■ TASK
In the material below, pictures must be dropped. Repeat exactly, and only, the lines from the line with "Aplicar generosamente sobre" to the line with "Bunkamura magazine ONLINEは、インタビューやエッ", both ends included.

■ MATERIALS PROVIDED
----------

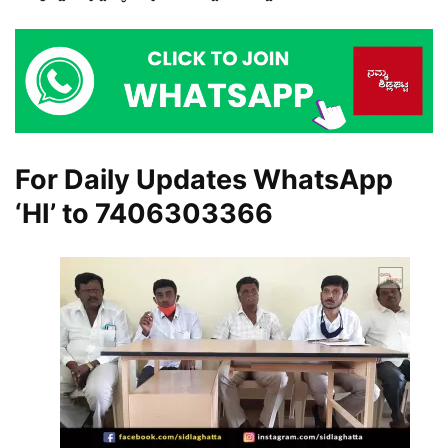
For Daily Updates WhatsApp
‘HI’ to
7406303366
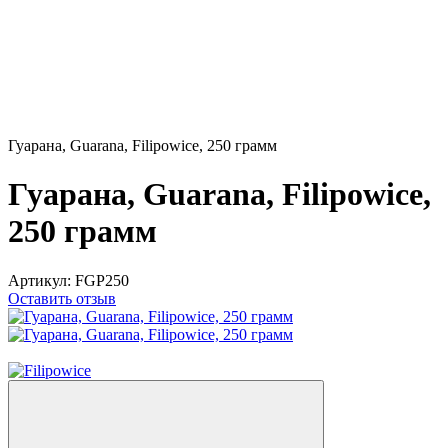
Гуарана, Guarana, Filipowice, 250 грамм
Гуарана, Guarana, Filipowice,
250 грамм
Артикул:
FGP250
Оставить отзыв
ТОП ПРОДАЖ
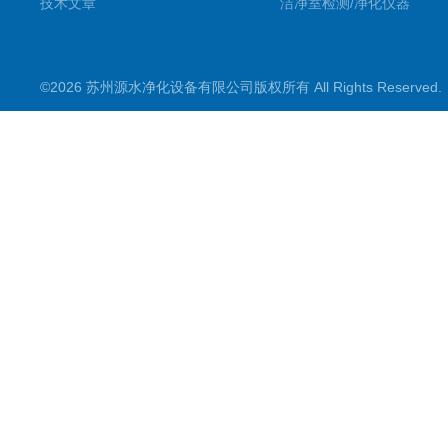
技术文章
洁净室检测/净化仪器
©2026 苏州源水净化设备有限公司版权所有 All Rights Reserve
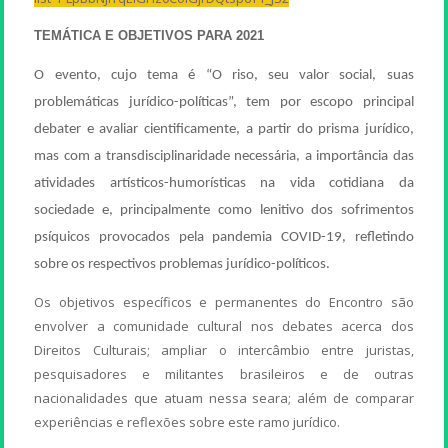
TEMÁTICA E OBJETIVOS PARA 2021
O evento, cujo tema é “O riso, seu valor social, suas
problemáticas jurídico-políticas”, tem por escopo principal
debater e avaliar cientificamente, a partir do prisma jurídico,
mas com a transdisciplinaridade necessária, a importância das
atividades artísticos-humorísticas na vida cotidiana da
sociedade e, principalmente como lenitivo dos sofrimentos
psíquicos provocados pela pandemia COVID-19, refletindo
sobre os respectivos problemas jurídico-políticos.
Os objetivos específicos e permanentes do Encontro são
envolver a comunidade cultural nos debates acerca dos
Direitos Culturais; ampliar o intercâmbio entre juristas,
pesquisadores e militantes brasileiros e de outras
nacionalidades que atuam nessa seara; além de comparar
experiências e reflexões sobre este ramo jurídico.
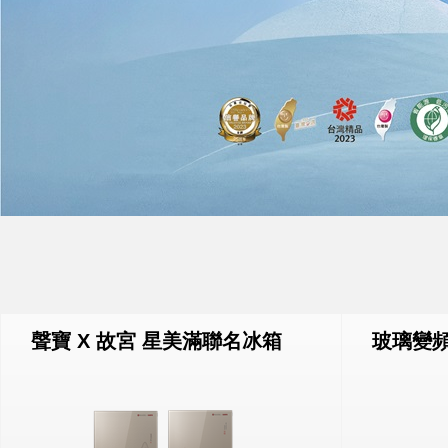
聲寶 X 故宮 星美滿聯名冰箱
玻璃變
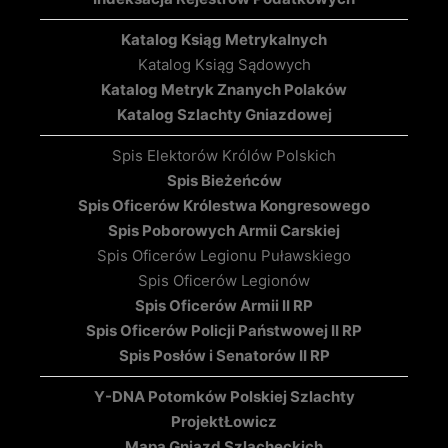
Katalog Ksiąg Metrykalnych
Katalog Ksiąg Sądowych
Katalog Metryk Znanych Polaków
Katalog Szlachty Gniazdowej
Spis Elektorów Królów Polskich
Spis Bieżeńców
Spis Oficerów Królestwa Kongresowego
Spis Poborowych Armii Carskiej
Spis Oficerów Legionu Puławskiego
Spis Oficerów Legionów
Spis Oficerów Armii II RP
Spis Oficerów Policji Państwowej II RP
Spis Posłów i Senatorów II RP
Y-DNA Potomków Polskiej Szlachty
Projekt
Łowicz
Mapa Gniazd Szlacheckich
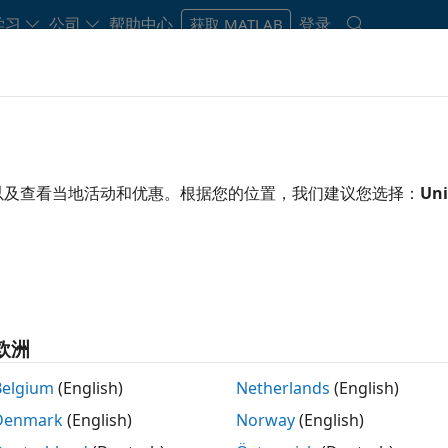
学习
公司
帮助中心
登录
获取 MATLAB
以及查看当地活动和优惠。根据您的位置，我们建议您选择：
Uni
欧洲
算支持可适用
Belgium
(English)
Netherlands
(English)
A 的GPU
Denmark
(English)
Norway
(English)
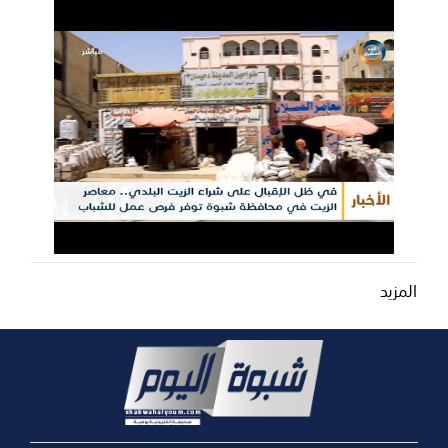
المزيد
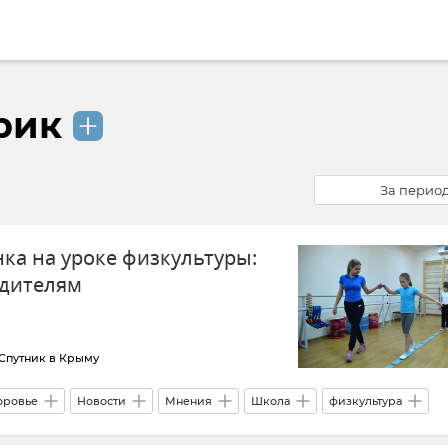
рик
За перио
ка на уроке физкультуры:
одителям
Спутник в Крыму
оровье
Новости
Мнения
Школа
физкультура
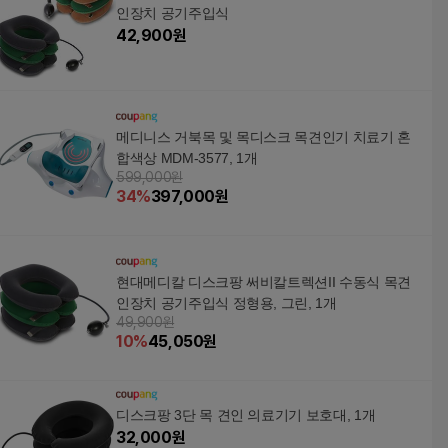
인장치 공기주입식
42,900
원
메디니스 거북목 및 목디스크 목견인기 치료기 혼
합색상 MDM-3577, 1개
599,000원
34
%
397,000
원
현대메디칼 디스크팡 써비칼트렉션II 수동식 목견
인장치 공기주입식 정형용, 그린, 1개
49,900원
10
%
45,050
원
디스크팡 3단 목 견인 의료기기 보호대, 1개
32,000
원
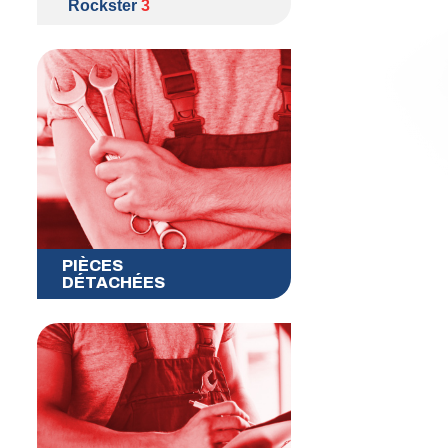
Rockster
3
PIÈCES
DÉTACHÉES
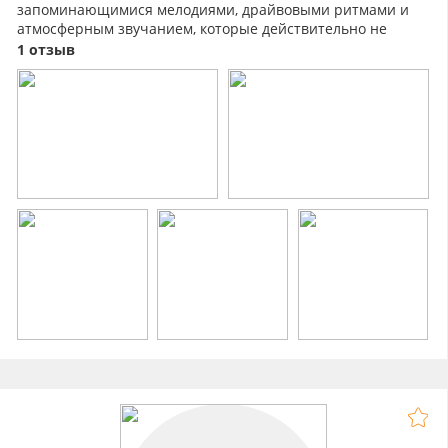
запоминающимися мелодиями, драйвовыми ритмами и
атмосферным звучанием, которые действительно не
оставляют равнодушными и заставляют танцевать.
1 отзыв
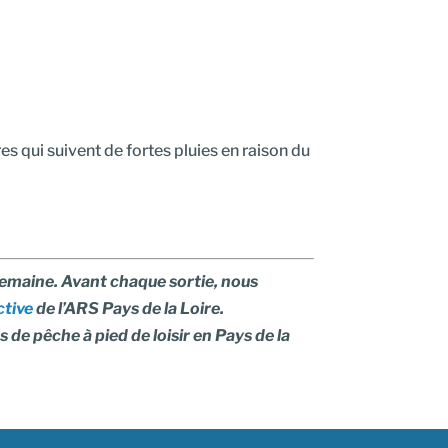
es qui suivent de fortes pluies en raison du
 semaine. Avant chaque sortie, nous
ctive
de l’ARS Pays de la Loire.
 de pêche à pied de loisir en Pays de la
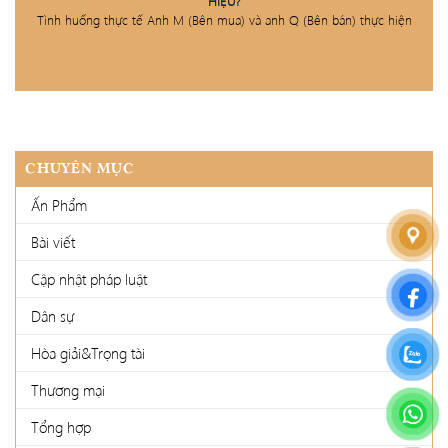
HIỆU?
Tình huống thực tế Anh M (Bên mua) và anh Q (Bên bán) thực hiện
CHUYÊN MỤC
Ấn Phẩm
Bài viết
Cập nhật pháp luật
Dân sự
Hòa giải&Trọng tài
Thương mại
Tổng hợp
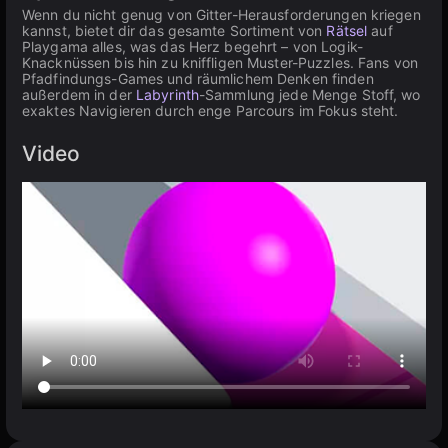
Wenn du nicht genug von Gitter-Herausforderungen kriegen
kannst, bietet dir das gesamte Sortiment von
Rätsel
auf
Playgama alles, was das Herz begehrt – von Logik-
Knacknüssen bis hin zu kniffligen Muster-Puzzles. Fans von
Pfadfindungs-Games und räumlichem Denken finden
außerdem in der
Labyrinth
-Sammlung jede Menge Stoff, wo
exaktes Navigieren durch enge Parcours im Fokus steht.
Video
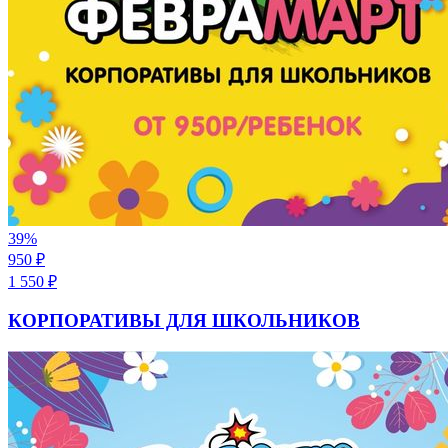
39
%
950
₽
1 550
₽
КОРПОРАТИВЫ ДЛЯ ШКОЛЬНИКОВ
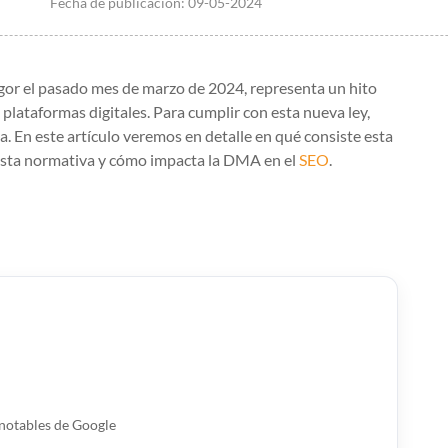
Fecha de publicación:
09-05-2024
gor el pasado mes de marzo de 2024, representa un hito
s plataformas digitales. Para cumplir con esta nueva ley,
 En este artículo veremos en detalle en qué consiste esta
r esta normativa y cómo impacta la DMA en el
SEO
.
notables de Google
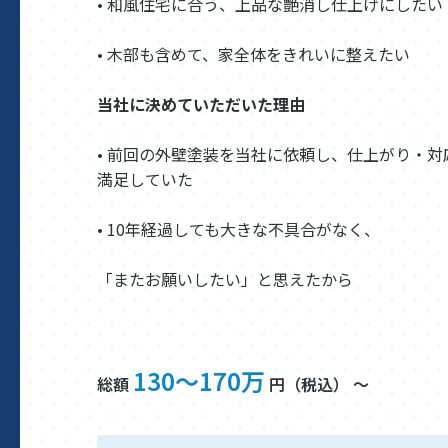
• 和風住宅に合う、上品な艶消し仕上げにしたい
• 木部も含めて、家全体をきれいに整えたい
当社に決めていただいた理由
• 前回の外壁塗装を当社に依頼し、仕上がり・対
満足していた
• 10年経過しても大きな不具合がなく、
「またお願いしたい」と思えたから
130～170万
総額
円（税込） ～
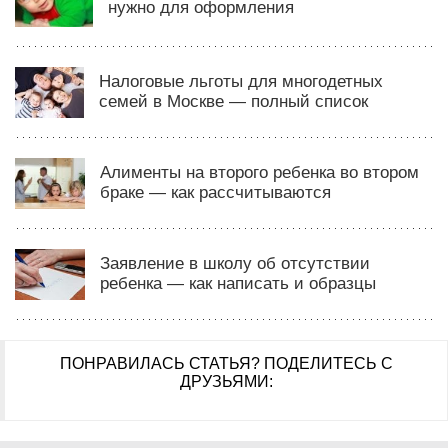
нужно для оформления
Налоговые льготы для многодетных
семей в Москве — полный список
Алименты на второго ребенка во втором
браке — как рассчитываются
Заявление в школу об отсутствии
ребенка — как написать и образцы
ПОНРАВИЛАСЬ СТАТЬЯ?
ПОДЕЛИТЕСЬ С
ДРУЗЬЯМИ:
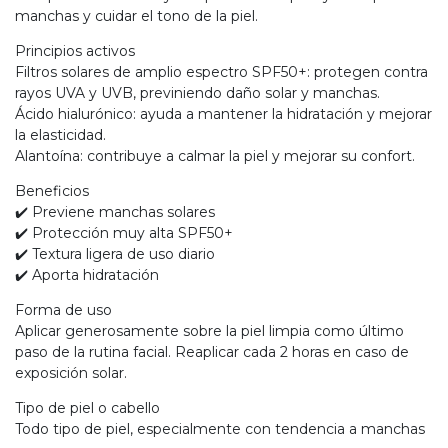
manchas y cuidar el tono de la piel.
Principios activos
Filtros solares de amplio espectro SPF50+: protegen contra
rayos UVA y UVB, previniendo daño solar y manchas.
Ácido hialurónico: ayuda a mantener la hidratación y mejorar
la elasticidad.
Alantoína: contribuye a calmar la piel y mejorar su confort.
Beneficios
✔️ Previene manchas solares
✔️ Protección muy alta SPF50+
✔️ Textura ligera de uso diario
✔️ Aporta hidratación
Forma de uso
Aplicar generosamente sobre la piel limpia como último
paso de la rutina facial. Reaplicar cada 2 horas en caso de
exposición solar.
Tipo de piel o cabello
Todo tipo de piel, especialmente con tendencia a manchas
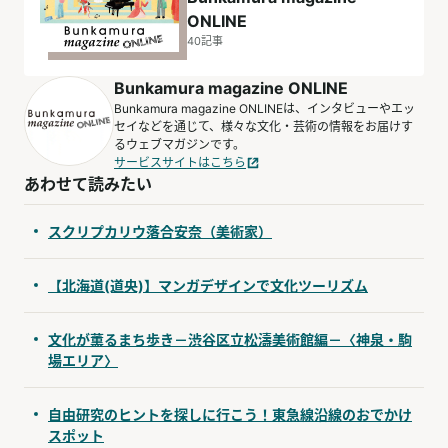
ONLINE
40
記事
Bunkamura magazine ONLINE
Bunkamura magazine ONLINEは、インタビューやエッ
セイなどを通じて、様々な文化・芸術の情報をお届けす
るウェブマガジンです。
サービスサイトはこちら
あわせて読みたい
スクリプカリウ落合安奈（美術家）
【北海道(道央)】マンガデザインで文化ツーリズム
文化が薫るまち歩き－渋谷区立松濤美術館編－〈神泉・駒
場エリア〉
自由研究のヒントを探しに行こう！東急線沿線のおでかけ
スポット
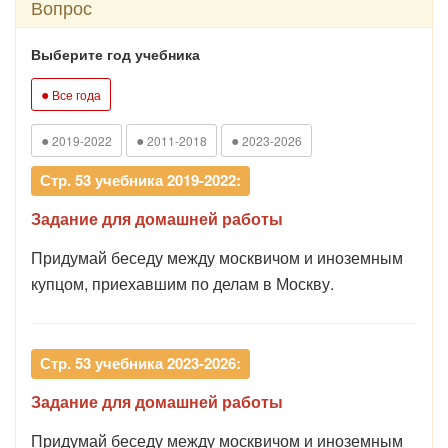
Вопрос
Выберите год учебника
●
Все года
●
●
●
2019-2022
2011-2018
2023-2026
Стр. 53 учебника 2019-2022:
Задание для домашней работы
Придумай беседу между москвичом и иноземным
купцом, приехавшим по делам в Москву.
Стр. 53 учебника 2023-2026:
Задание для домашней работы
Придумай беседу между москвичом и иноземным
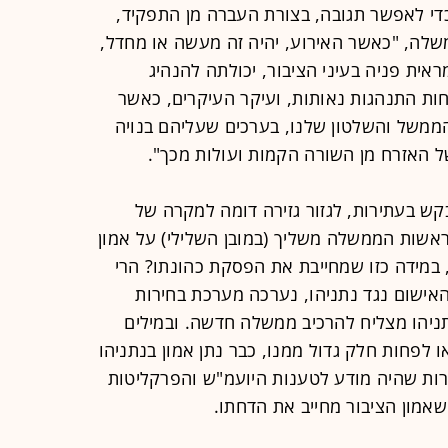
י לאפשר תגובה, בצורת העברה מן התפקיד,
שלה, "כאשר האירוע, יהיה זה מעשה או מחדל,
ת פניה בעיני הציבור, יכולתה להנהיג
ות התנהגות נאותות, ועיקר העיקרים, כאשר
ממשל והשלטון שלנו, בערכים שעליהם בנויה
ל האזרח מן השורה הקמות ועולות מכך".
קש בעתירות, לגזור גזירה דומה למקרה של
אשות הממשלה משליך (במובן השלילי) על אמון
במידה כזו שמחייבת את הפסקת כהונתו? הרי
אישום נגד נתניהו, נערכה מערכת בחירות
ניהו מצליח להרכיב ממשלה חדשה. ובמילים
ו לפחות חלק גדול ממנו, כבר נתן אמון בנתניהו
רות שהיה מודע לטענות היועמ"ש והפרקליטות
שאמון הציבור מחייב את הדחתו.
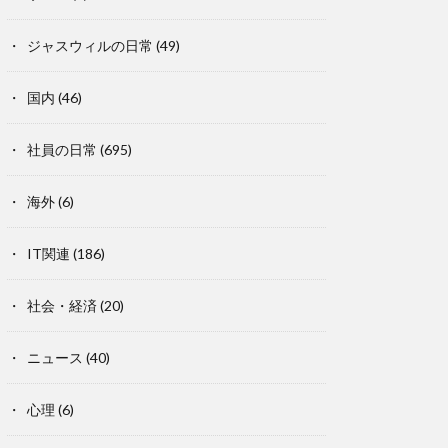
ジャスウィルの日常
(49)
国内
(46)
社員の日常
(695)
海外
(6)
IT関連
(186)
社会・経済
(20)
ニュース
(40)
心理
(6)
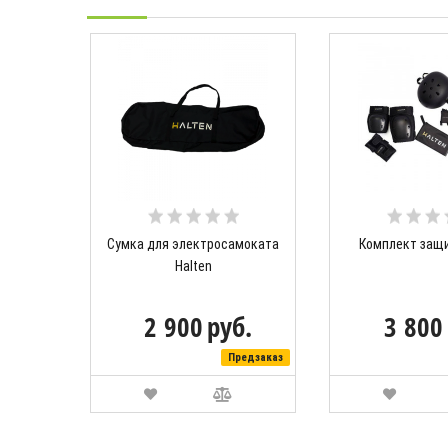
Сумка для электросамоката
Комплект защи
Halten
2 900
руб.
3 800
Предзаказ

----------

■ REPLY
Aplicar generosamente sobre la piel limpia como último
paso de la rutina facial. Reaplicar cada 2 horas en caso de
exposición solar.
Tipo de piel o cabello
Todo tipo de piel, especialmente con tendencia a manchas
ONLINE
40
記事
Bunkamura magazine ONLINE
Bunkamura magazine ONLINEは、インタビューやエッ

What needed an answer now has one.